* PROBLEM DESCRIPTION:
Whenever the word "brands" appears in a line of the data below, copy that line.

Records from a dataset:
──────────────────────────────
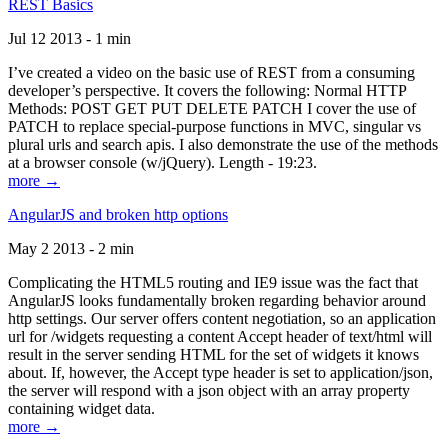
REST Basics
Jul 12 2013 - 1 min
I’ve created a video on the basic use of REST from a consuming
developer’s perspective. It covers the following: Normal HTTP
Methods: POST GET PUT DELETE PATCH I cover the use of
PATCH to replace special-purpose functions in MVC, singular vs
plural urls and search apis. I also demonstrate the use of the methods
at a browser console (w/jQuery). Length - 19:23.
more →
AngularJS and broken http options
May 2 2013 - 2 min
Complicating the HTML5 routing and IE9 issue was the fact that
AngularJS looks fundamentally broken regarding behavior around
http settings. Our server offers content negotiation, so an application
url for /widgets requesting a content Accept header of text/html will
result in the server sending HTML for the set of widgets it knows
about. If, however, the Accept type header is set to application/json,
the server will respond with a json object with an array property
containing widget data.
more →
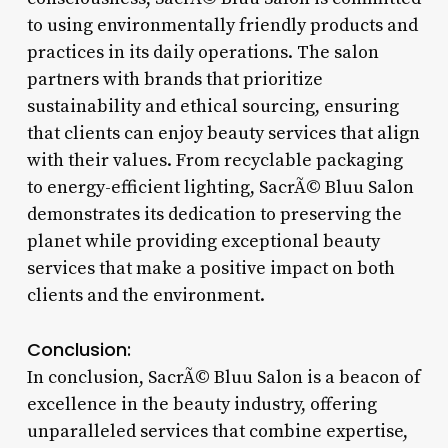
to using environmentally friendly products and
practices in its daily operations. The salon
partners with brands that prioritize
sustainability and ethical sourcing, ensuring
that clients can enjoy beauty services that align
with their values. From recyclable packaging
to energy-efficient lighting, SacrÃ© Bluu Salon
demonstrates its dedication to preserving the
planet while providing exceptional beauty
services that make a positive impact on both
clients and the environment.
Conclusion:
In conclusion, SacrÃ© Bluu Salon is a beacon of
excellence in the beauty industry, offering
unparalleled services that combine expertise,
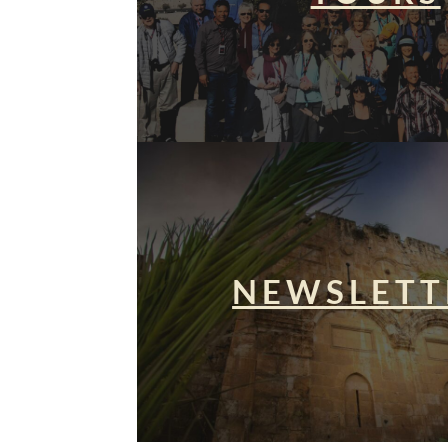
NEWSLETT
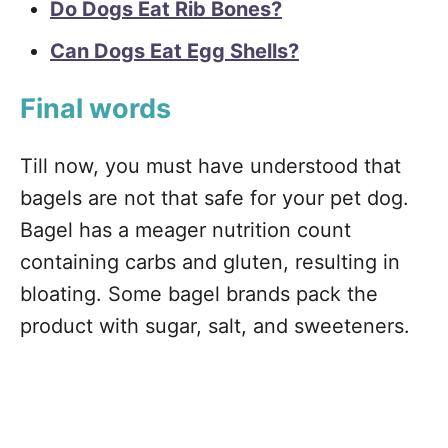
Do Dogs Eat Rib Bones?
Can Dogs Eat Egg Shells?
Final words
Till now, you must have understood that
bagels are not that safe for your pet dog.
Bagel has a meager nutrition count
containing carbs and gluten, resulting in
bloating. Some bagel brands pack the
product with sugar, salt, and sweeteners.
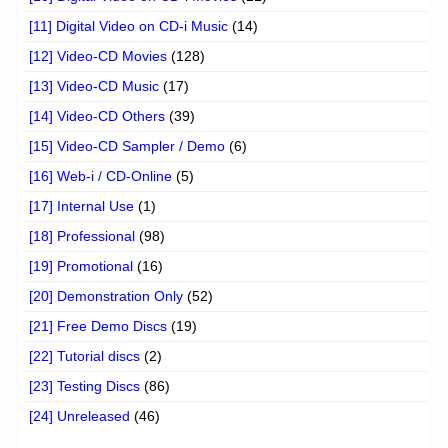
[11] Digital Video on CD-i Music
(14)
[12] Video-CD Movies
(128)
[13] Video-CD Music
(17)
[14] Video-CD Others
(39)
[15] Video-CD Sampler / Demo
(6)
[16] Web-i / CD-Online
(5)
[17] Internal Use
(1)
[18] Professional
(98)
[19] Promotional
(16)
[20] Demonstration Only
(52)
[21] Free Demo Discs
(19)
[22] Tutorial discs
(2)
[23] Testing Discs
(86)
[24] Unreleased
(46)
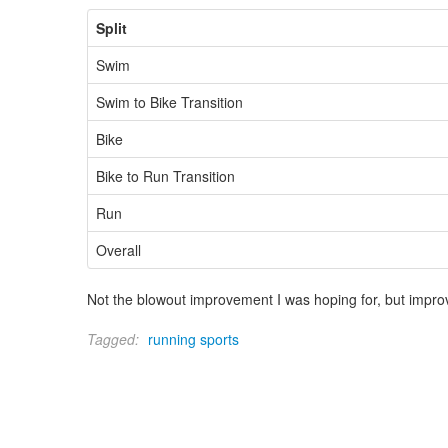
Split
Swim
Swim to Bike Transition
Bike
Bike to Run Transition
Run
Overall
Not the blowout improvement I was hoping for, but improve
Tagged:
running
sports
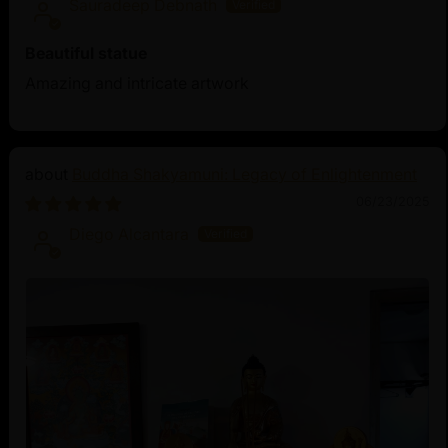
Sauradeep Debnath
Beautiful statue
Amazing and intricate artwork
Buddha Shakyamuni: Legacy of Enlightenment
06/23/2025
Diego Alcantara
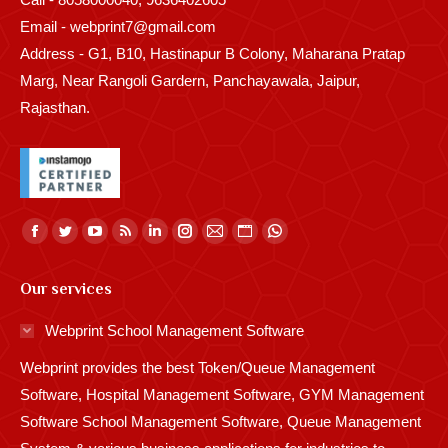
Email - webprint7@gmail.com
Address - G1, B10, Hastinapur B Colony, Maharana Pratap
Marg, Near Rangoli Gardern, Panchayawala, Jaipur,
Rajasthan.
Find us on:
Facebook
Twitter
YouTube
Rss
Linkedin
Instagram
Mail
Website
Whatsapp
page
page
page
page
page
page
page
page
page
Our services
opens
opens
opens
opens
opens
opens
opens
opens
opens
in
in
in
in
in
in
in
in
in
Webprint School Management Software
new
new
new
new
new
new
new
new
new
Webprint provides the best Token/Queue Management
window
window
window
window
window
window
window
window
window
Software, Hospital Management Software, GYM Management
Software School Management Software, Queue Management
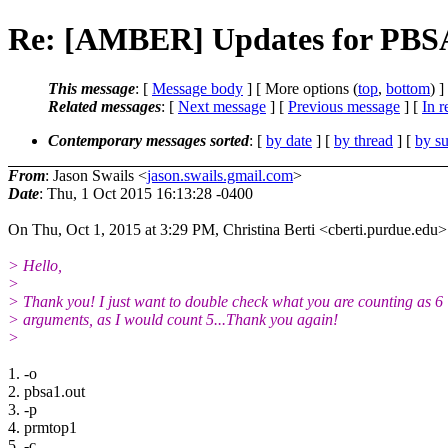
Re: [AMBER] Updates for PBSA 
This message
: [
Message body
] [ More options (
top
,
bottom
) ]
Related messages
:
[
Next message
] [
Previous message
] [
In r
Contemporary messages sorted
: [
by date
] [
by thread
] [
by su
From
: Jason Swails <
jason.swails.gmail.com
>
Date
: Thu, 1 Oct 2015 16:13:28 -0400
On Thu, Oct 1, 2015 at 3:29 PM, Christina Berti <cberti.purdue.edu>
> Hello,
>
> Thank you! I just want to double check what you are counting as 6
> arguments, as I would count 5...Thank you again!
>
​1. -o
2. pbsa1.out
3. -p
4. prmtop1
5. -c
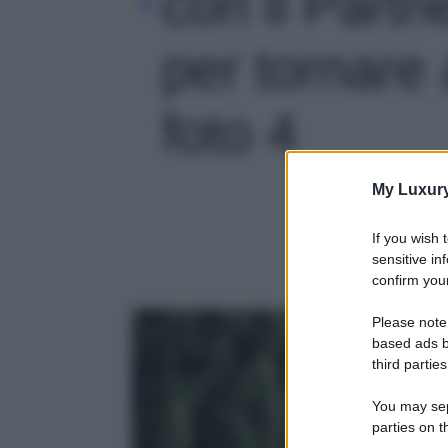
con il Partn
per tornare a
foto 4
My Luxur
If you wish 
sensitive in
confirm your
Please note
based ads b
third parties
You may sepa
parties on t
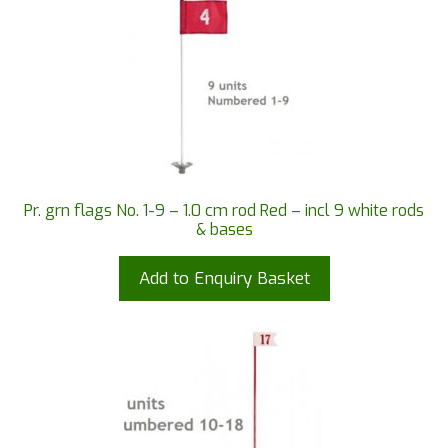
Pr. grn flags No. 1-9 – 1.0 cm rod Red – incl 9 white rods
& bases
Add to Enquiry Basket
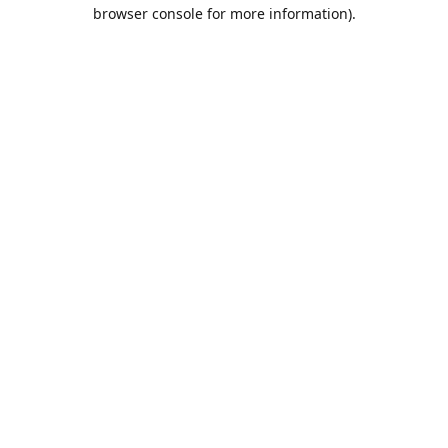
browser console for more information).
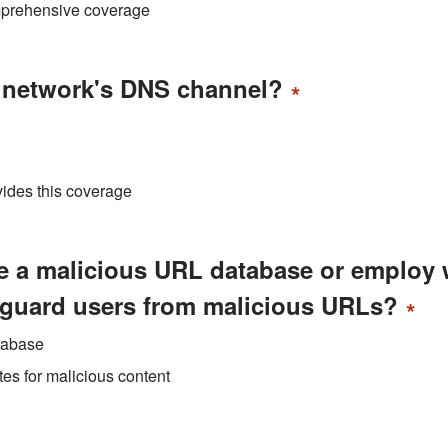
mprehensive coverage
r network's DNS channel?
*
ovides this coverage
se a malicious URL database or employ
eguard users from malicious URLs?
*
tabase
es for malicious content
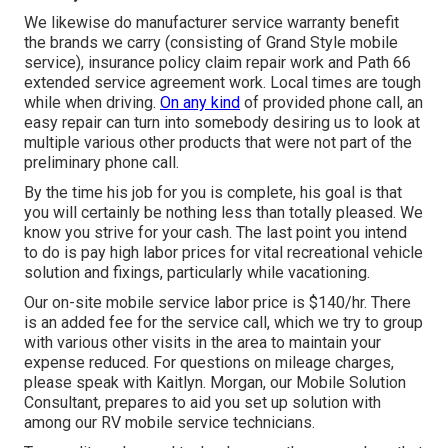
We likewise do manufacturer service warranty benefit
the brands we carry (consisting of Grand Style mobile
service), insurance policy claim repair work and Path 66
extended service agreement work. Local times are tough
while when driving.
On any kind
of provided phone call, an
easy repair can turn into somebody desiring us to look at
multiple various other products that were not part of the
preliminary phone call.
By the time his job for you is complete, his goal is that
you will certainly be nothing less than totally pleased. We
know you strive for your cash. The last point you intend
to do is pay high labor prices for vital recreational vehicle
solution and fixings, particularly while vacationing.
Our on-site mobile service labor price is $140/hr. There
is an added fee for the service call, which we try to group
with various other visits in the area to maintain your
expense reduced. For questions on mileage charges,
please speak with Kaitlyn. Morgan, our Mobile Solution
Consultant, prepares to aid you set up solution with
among our RV mobile service technicians.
──────────────────────────────
* RESPONSE TO THIS TASK:
partners with brands that prioritize
bloating. Some bagel brands pack the
the brands we carry (consisting of Grand Style mobile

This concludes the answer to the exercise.